6/13/2026 at 12:02:06 AM
DESIGN.md:> Each rule below is enforced mechanically by the skill, not left to vibes.
> R1. Repo docs are the memory; not in HANDOFF.md = didn't happen
SKILL.md:
> Not in docs/HANDOFF.md = didn't happen. Refuse to judge results that exist only in conversation or builder chat output.

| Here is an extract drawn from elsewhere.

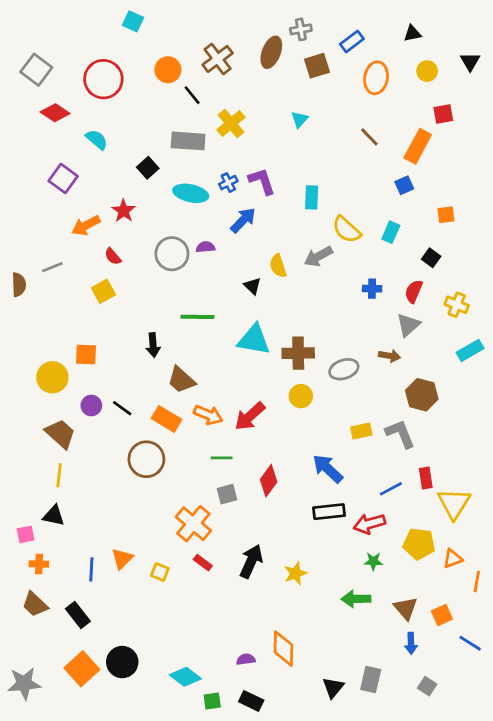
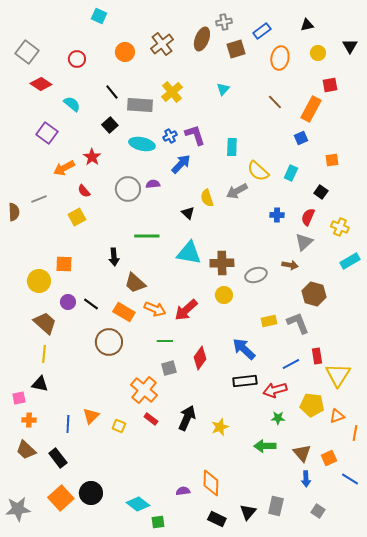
red circle: (103, 79) -> (77, 59), size x0.6
black line: (192, 95) -> (112, 92), moved
black rectangle: (251, 701) -> (217, 519), moved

"Mechnical enforcement" just means "prompting the LLM a bit extra" these days? It (still) amazes me how much effort and tokens we expend on what could and should be a two line script...
by Denvercoder9
6/13/2026 at 1:05:06 AM
Agents are in a wacky state, which makes projects like this fall into a weird spot. Eg I vaguely expect my agent to do two disparate things: manage dependency injection for tools, prompt modifications, etc, but also be the sort of “brain trust” that controls the flow of execution (can we stop now, do we keep going, etc).This project is meant to be the latter, but there’s not a clean way to integrate that into Claude Code or Codex because they expect to do both.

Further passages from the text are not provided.